Back to GPU Glossary
GPU Glossary

Model Weights

The learned numerical parameters of a neural network that encode the model's knowledge and capabilities, stored as large multi-dimensional arrays of floating-point numbers.

Model weights are the numerical parameters that define a trained neural network's behavior. During training, these weights are iteratively adjusted through backpropagation to minimize a loss function, effectively encoding the patterns and knowledge extracted from the training data. Once training is complete, the weights are frozen and used as-is during inference to produce predictions from new inputs.

The size of model weights varies enormously across architectures. A small image classification model might have a few million parameters occupying megabytes of storage, while a large language model like LLaMA 70B has 70 billion parameters requiring 140 GB of storage in FP16 precision. The trend toward larger models has made weight management a critical infrastructure challenge, as these files must be stored, transferred, and loaded into GPU memory efficiently.

Model weights are typically stored in standardized formats such as PyTorch's .pt files, SafeTensors (a safe, efficient format that prevents code execution during loading), GGUF (optimized for quantized models), or ONNX (for cross-framework compatibility). The choice of format affects loading speed, safety, and compatibility with serving frameworks. SafeTensors has become the preferred format for production deployments due to its memory-mapping capability and resistance to arbitrary code execution vulnerabilities.
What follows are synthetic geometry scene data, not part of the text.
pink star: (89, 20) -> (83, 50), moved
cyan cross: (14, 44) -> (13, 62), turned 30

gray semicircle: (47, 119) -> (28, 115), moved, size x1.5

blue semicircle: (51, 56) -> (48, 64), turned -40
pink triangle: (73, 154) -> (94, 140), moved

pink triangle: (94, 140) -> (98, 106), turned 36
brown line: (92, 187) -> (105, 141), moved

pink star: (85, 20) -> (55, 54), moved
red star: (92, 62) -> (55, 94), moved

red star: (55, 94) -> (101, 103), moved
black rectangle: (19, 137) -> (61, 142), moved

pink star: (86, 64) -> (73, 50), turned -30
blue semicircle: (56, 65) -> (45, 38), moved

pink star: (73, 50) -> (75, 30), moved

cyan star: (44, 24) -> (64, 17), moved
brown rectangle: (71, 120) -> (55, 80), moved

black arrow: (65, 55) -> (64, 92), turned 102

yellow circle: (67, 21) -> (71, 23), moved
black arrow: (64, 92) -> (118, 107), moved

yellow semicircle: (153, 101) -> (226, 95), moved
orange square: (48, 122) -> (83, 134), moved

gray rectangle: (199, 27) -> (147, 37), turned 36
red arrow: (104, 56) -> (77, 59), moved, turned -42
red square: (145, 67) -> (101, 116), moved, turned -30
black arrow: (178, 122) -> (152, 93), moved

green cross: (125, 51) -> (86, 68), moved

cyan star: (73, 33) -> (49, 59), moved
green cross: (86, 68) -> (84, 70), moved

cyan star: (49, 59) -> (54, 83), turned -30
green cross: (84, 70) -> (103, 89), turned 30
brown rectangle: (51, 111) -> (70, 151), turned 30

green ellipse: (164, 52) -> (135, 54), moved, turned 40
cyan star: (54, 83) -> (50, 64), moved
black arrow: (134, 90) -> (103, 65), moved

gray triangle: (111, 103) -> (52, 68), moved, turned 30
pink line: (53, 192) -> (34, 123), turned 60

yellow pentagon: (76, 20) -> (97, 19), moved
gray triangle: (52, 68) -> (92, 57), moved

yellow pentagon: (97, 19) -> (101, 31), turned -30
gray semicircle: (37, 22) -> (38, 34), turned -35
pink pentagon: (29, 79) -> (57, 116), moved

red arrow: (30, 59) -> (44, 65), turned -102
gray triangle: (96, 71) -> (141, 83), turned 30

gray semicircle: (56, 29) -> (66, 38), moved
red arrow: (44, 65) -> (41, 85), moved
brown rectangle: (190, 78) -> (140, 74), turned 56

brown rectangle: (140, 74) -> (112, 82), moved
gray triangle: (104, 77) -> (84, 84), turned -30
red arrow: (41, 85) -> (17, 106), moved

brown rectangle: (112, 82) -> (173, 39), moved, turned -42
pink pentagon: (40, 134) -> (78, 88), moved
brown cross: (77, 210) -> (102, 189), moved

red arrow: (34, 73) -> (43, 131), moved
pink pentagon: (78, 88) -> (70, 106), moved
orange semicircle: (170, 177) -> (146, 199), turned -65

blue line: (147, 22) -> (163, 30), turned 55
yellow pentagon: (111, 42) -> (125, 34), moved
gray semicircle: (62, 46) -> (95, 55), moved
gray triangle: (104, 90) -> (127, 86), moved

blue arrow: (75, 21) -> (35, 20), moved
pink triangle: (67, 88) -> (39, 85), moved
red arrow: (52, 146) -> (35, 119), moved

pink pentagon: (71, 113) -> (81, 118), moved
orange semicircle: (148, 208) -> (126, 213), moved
Loading model weights into GPU memory is often the largest component of cold start latency on serverless GPU platforms. A 70B parameter model in FP16 requires transferring 140 GB from storage to GPU memory, which can take tens of seconds even with high-speed storage and PCIe connections. Optimization strategies include weight pre-staging on local NVMe storage, memory-mapped loading that starts serving before all weights are transferred, model parallelism that distributes weights across multiple GPUs, and quantization that reduces the total data to transfer.

Understanding model weight characteristics is essential for infrastructure planning. The total weight size determines minimum GPU memory requirements and affects storage costs. The precision format affects both memory usage and inference performance. The number of distinct models being served affects total storage and caching requirements. Serverless GPU platforms handle weight distribution and caching as part of the platform infrastructure, pre-staging popular models across their fleet for faster cold starts.